(PROVIDED MATERIAL Opens)

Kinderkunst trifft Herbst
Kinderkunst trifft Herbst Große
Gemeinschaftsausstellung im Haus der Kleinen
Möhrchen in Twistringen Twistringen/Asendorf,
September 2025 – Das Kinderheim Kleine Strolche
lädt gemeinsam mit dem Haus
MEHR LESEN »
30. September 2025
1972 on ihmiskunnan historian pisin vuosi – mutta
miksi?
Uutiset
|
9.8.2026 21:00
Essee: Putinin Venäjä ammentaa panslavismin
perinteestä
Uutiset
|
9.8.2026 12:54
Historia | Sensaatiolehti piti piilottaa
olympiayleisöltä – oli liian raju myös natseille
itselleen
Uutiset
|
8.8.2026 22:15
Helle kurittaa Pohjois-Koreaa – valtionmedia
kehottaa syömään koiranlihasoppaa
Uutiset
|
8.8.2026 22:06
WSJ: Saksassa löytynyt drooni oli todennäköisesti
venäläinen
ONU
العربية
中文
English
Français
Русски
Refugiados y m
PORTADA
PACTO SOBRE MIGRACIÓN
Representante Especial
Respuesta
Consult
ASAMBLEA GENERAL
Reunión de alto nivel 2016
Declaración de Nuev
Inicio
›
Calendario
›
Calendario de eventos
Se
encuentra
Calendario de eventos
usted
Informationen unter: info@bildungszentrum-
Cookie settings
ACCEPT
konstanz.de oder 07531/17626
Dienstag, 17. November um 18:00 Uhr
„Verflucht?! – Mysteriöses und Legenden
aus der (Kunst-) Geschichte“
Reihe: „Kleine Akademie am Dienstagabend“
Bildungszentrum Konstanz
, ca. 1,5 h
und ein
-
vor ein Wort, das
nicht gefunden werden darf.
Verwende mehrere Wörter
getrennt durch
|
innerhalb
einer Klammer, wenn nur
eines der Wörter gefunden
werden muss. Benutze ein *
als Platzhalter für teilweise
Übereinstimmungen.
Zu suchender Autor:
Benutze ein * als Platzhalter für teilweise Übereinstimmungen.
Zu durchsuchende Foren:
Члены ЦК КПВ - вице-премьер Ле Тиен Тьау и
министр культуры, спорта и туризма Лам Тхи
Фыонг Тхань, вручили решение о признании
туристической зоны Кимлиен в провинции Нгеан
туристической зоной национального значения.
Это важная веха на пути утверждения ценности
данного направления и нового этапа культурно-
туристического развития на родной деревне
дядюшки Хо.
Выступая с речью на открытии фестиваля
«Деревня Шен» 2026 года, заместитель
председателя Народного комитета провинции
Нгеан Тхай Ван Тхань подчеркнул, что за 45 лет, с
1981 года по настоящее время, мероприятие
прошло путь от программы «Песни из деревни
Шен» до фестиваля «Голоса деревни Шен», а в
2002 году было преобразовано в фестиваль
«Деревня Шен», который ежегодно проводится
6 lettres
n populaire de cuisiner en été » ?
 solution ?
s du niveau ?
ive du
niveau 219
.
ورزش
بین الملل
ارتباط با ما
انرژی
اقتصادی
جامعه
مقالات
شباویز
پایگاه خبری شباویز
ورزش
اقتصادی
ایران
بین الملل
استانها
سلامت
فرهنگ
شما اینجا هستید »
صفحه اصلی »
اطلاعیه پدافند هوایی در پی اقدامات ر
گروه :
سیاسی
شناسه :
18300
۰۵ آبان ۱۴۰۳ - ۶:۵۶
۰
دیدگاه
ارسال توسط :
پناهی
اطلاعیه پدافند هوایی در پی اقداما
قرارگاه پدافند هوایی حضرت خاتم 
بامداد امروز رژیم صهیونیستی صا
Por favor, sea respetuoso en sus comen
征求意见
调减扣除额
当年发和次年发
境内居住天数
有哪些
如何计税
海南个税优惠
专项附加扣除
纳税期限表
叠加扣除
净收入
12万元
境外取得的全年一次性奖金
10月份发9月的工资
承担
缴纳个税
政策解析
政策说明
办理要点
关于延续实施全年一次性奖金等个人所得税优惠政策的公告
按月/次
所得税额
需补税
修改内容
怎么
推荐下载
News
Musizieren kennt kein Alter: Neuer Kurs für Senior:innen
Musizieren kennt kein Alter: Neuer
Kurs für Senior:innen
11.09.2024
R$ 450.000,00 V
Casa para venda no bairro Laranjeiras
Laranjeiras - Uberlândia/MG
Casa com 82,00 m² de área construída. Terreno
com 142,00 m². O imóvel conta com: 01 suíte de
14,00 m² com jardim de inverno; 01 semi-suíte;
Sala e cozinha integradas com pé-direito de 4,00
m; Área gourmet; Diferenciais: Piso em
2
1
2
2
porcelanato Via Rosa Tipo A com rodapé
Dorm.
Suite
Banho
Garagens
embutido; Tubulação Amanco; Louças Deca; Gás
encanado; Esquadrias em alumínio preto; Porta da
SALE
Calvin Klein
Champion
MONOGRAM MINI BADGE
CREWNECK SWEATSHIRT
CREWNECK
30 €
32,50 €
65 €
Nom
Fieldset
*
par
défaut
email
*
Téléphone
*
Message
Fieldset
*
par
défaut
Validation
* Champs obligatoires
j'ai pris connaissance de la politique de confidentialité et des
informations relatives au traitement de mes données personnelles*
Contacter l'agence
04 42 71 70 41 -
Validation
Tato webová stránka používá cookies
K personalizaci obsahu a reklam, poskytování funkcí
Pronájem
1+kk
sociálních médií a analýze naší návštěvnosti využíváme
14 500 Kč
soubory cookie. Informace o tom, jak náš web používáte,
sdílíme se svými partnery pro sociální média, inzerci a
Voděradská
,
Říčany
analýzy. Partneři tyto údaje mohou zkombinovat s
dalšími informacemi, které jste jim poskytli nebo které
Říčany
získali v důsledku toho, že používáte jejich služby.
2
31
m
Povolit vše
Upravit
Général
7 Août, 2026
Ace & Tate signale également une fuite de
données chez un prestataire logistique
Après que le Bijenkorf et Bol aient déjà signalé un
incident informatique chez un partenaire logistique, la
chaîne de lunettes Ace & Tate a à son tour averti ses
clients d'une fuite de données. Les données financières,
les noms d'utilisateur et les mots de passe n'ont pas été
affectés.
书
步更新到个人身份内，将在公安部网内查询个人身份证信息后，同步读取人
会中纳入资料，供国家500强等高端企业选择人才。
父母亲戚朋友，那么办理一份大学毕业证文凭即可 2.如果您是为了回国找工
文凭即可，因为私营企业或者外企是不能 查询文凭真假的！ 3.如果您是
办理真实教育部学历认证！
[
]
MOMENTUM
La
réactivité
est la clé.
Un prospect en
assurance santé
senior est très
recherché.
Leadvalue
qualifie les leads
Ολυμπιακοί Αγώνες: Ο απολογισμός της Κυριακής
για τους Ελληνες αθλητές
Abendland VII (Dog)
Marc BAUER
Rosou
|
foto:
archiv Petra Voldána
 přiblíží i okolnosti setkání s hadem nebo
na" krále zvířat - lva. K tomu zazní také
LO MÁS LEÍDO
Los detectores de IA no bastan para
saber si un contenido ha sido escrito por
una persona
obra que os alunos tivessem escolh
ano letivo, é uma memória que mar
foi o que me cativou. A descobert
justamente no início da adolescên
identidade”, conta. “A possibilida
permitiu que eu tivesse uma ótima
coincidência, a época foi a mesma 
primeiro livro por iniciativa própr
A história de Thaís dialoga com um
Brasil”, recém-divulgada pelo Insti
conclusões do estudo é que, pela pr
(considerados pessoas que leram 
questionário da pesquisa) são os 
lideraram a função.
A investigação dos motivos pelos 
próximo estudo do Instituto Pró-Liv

(PROVIDED MATERIAL Closes)

* ACTION ITEM:
Reprint every entry exactly.

* ANSWER BELOW:
Kinderkunst trifft Herbst
Kinderkunst trifft Herbst Große
Gemeinschaftsausstellung im Haus der Kleinen
Möhrchen in Twistringen Twistringen/Asendorf,
September 2025 – Das Kinderheim Kleine Strolche
lädt gemeinsam mit dem Haus
MEHR LESEN »
30. September 2025
1972 on ihmiskunnan historian pisin vuosi – mutta
miksi?
Uutiset
|
9.8.2026 21:00
Essee: Putinin Venäjä ammentaa panslavismin
perinteestä
Uutiset
|
9.8.2026 12:54
Historia | Sensaatiolehti piti piilottaa
olympiayleisöltä – oli liian raju myös natseille
itselleen
Uutiset
|
8.8.2026 22:15
Helle kurittaa Pohjois-Koreaa – valtionmedia
kehottaa syömään koiranlihasoppaa
Uutiset
|
8.8.2026 22:06
WSJ: Saksassa löytynyt drooni oli todennäköisesti
venäläinen
ONU
العربية
中文
English
Français
Русски
Refugiados y m
PORTADA
PACTO SOBRE MIGRACIÓN
Representante Especial
Respuesta
Consult
ASAMBLEA GENERAL
Reunión de alto nivel 2016
Declaración de Nuev
Inicio
›
Calendario
›
Calendario de eventos
Se
encuentra
Calendario de eventos
usted
Informationen unter: info@bildungszentrum-
Cookie settings
ACCEPT
konstanz.de oder 07531/17626
Dienstag, 17. November um 18:00 Uhr
„Verflucht?! – Mysteriöses und Legenden
aus der (Kunst-) Geschichte“
Reihe: „Kleine Akademie am Dienstagabend“
Bildungszentrum Konstanz
, ca. 1,5 h
und ein
-
vor ein Wort, das
nicht gefunden werden darf.
Verwende mehrere Wörter
getrennt durch
|
innerhalb
einer Klammer, wenn nur
eines der Wörter gefunden
werden muss. Benutze ein *
als Platzhalter für teilweise
Übereinstimmungen.
Zu suchender Autor:
Benutze ein * als Platzhalter für teilweise Übereinstimmungen.
Zu durchsuchende Foren:
Члены ЦК КПВ - вице-премьер Ле Тиен Тьау и
министр культуры, спорта и туризма Лам Тхи
Фыонг Тхань, вручили решение о признании
туристической зоны Кимлиен в провинции Нгеан
туристической зоной национального значения.
Это важная веха на пути утверждения ценности
данного направления и нового этапа культурно-
туристического развития на родной деревне
дядюшки Хо.
Выступая с речью на открытии фестиваля
«Деревня Шен» 2026 года, заместитель
председателя Народного комитета провинции
Нгеан Тхай Ван Тхань подчеркнул, что за 45 лет, с
1981 года по настоящее время, мероприятие
прошло путь от программы «Песни из деревни
Шен» до фестиваля «Голоса деревни Шен», а в
2002 году было преобразовано в фестиваль
«Деревня Шен», который ежегодно проводится
6 lettres
n populaire de cuisiner en été » ?
 solution ?
s du niveau ?
ive du
niveau 219
.
ورزش
بین الملل
ارتباط با ما
انرژی
اقتصادی
جامعه
مقالات
شباویز
پایگاه خبری شباویز
ورزش
اقتصادی
ایران
بین الملل
استانها
سلامت
فرهنگ
شما اینجا هستید »
صفحه اصلی »
اطلاعیه پدافند هوایی در پی اقدامات ر
گروه :
سیاسی
شناسه :
18300
۰۵ آبان ۱۴۰۳ - ۶:۵۶
۰
دیدگاه
ارسال توسط :
پناهی
اطلاعیه پدافند هوایی در پی اقداما
قرارگاه پدافند هوایی حضرت خاتم 
بامداد امروز رژیم صهیونیستی صا
Por favor, sea respetuoso en sus comen
征求意见
调减扣除额
当年发和次年发
境内居住天数
有哪些
如何计税
海南个税优惠
专项附加扣除
纳税期限表
叠加扣除
净收入
12万元
境外取得的全年一次性奖金
10月份发9月的工资
承担
缴纳个税
政策解析
政策说明
办理要点
关于延续实施全年一次性奖金等个人所得税优惠政策的公告
按月/次
所得税额
需补税
修改内容
怎么
推荐下载
News
Musizieren kennt kein Alter: Neuer Kurs für Senior:innen
Musizieren kennt kein Alter: Neuer
Kurs für Senior:innen
11.09.2024
R$ 450.000,00 V
Casa para venda no bairro Laranjeiras
Laranjeiras - Uberlândia/MG
Casa com 82,00 m² de área construída. Terreno
com 142,00 m². O imóvel conta com: 01 suíte de
14,00 m² com jardim de inverno; 01 semi-suíte;
Sala e cozinha integradas com pé-direito de 4,00
m; Área gourmet; Diferenciais: Piso em
2
1
2
2
porcelanato Via Rosa Tipo A com rodapé
Dorm.
Suite
Banho
Garagens
embutido; Tubulação Amanco; Louças Deca; Gás
encanado; Esquadrias em alumínio preto; Porta da
SALE
Calvin Klein
Champion
MONOGRAM MINI BADGE
CREWNECK SWEATSHIRT
CREWNECK
30 €
32,50 €
65 €
Nom
Fieldset
*
par
défaut
email
*
Téléphone
*
Message
Fieldset
*
par
défaut
Validation
* Champs obligatoires
j'ai pris connaissance de la politique de confidentialité et des
informations relatives au traitement de mes données personnelles*
Contacter l'agence
04 42 71 70 41 -
Validation
Tato webová stránka používá cookies
K personalizaci obsahu a reklam, poskytování funkcí
Pronájem
1+kk
sociálních médií a analýze naší návštěvnosti využíváme
14 500 Kč
soubory cookie. Informace o tom, jak náš web používáte,
sdílíme se svými partnery pro sociální média, inzerci a
Voděradská
,
Říčany
analýzy. Partneři tyto údaje mohou zkombinovat s
dalšími informacemi, které jste jim poskytli nebo které
Říčany
získali v důsledku toho, že používáte jejich služby.
2
31
m
Povolit vše
Upravit
Général
7 Août, 2026
Ace & Tate signale également une fuite de
données chez un prestataire logistique
Après que le Bijenkorf et Bol aient déjà signalé un
incident informatique chez un partenaire logistique, la
chaîne de lunettes Ace & Tate a à son tour averti ses
clients d'une fuite de données. Les données financières,
les noms d'utilisateur et les mots de passe n'ont pas été
affectés.
书
步更新到个人身份内，将在公安部网内查询个人身份证信息后，同步读取人
会中纳入资料，供国家500强等高端企业选择人才。
父母亲戚朋友，那么办理一份大学毕业证文凭即可 2.如果您是为了回国找工
文凭即可，因为私营企业或者外企是不能 查询文凭真假的！ 3.如果您是
办理真实教育部学历认证！
[
]
MOMENTUM
La
réactivité
est la clé.
Un prospect en
assurance santé
senior est très
recherché.
Leadvalue
qualifie les leads
Ολυμπιακοί Αγώνες: Ο απολογισμός της Κυριακής
για τους Ελληνες αθλητές
Abendland VII (Dog)
Marc BAUER
Rosou
|
foto:
archiv Petra Voldána
 přiblíží i okolnosti setkání s hadem nebo
na" krále zvířat - lva. K tomu zazní také
LO MÁS LEÍDO
Los detectores de IA no bastan para
saber si un contenido ha sido escrito por
una persona
obra que os alunos tivessem escolh
ano letivo, é uma memória que mar
foi o que me cativou. A descobert
justamente no início da adolescên
identidade”, conta. “A possibilida
permitiu que eu tivesse uma ótima
coincidência, a época foi a mesma 
primeiro livro por iniciativa própr
A história de Thaís dialoga com um
Brasil”, recém-divulgada pelo Insti
conclusões do estudo é que, pela pr
(considerados pessoas que leram 
questionário da pesquisa) são os 
lideraram a função.
A investigação dos motivos pelos 
próximo estudo do Instituto Pró-Liv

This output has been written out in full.